SoItWas · 02/02/2022 09:17

*for a walk week or so.

Santahasjoinedww · 02/02/2022 09:18

Your home should never be a place you accept being uncomfortable in.... He needs kept out.

NYnewstart · 02/02/2022 09:18

Blame the solicitor and counsellor for saying it’s a terrible idea, to deflect his anger away from you.

Keep saying that it’s best for the children to have a clean break otherwise it’s far too confusing for them, especially if the parents struggle emotionally with having each other still in their lives - which obviously will be difficult for you at least- if not him. Even if you were the best of friends it would still be confusing for them though. So thinking if the children, it’s best all round to have the clean break so they know exactly how things will be and they won’t have to deal with their parents emotions.

MaChienEstUnDick · 02/02/2022 09:20

I completely agree - do/say nothing until you move out. Keep yourself safe and away from conflict. Then once there's a lockable door between you, send a clear and factual email. You don't have to have him in your space - the fact he can't be trusted with the children is his problem, not yours.

Well done for getting away.

BitcherOfBlakiven · 02/02/2022 09:22

Yeah, my alcoholic ex “agreed” XYZ, then as soon as he left, argued constantly with me about him being supervised by me (our child was a newborn), never turned up for contact and our DC is 6 now and I’ve not heard from him in all this time. Through the grapevine I’ve heard that he’s now spiralled into drugs as well as drink and his family no longer speak to him (nor do they see DD).

It’s a blessing. He may well do the same.

ItsJustASimpleLine · 02/02/2022 09:24

Sorry, appreciate I'm missing the point but what's a hair test? What's it for? Is it like DNA?

LittleSnakes · 02/02/2022 09:26

Yes you need to have moved out first. Do not let him in your house or your new house will not be the peaceful place it could be.

Curiousmouse · 02/02/2022 09:51

Absolutely move out first

Theunamedcat · 02/02/2022 09:56

@ItsJustASimpleLine

Sorry, appreciate I'm missing the point but what's a hair test? What's it for?
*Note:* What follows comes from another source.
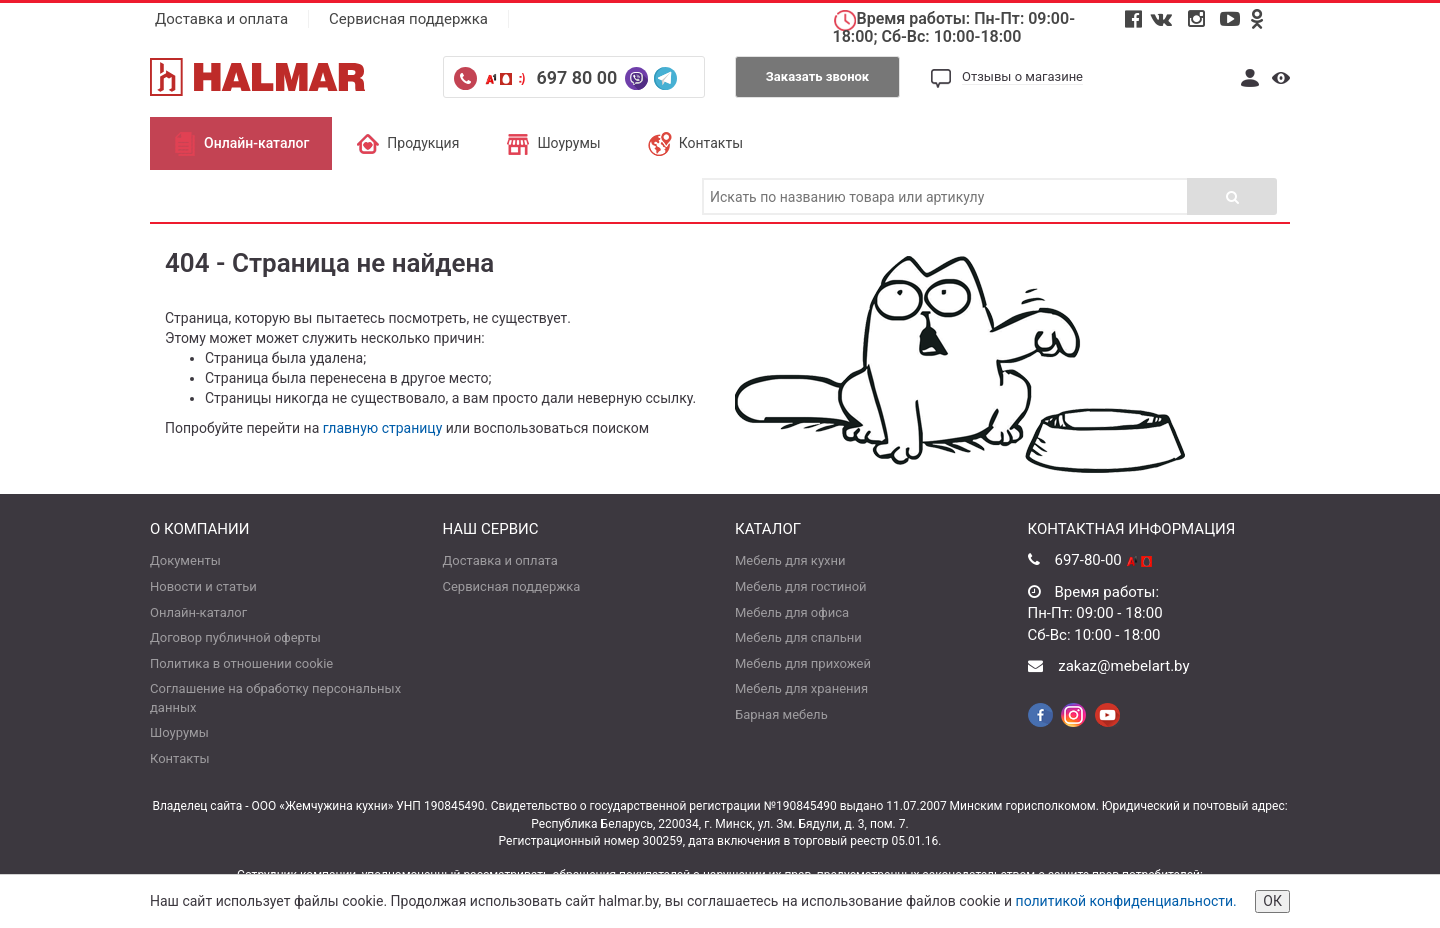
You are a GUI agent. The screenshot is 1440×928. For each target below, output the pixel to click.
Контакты (695, 143)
Is it like DNA?
No its to see if he is still drinking how much if he takes drugs etc your hair can tell you a lot
Levithecat · 02/02/2022 13:37

Gosh thank you all so much. Such wise words and a lot resonates - nipping to the shop, garage etc, being Disney dad.
I’ll have a think about waiting, I am maybe being too naive to think things wouldn’t get really nasty.

It’s also a relief that you’re unanimous. I can not wait to have a sanctuary for me and DC away from the chaos.

OP posts:
Levithecat · 02/02/2022 14:52

@ItsJustASimpleLine

Sorry, appreciate I'm missing the point but what's a hair test? What's it for? Is it like DNA?
@ItsJustASimpleLine as @Theunamedcat said it can tell a lot! Each cm is roughly one month, and you can test for excessive alcohol consumption and most drugs. So for example, if he goes ahead, we will get info about alcohol (poss drug) use over the past six months.
OP posts:
Levithecat · 02/02/2022 14:53

We’re meant to be getting it as a baseline, then so it again in six and 12 months. That had been part of our agreement to work towards shared care of the kids

OP posts:
Marmight · 03/02/2022 19:38

How will you know that he uses his hair for the sample each time?

Levithecat · 03/02/2022 23:42

@Marmight - a person comes to their house to do it. Same for blood samples

OP posts:
MrsMoastyToasty · 03/02/2022 23:47

I think that you need to be prepared to be solo parenting full time.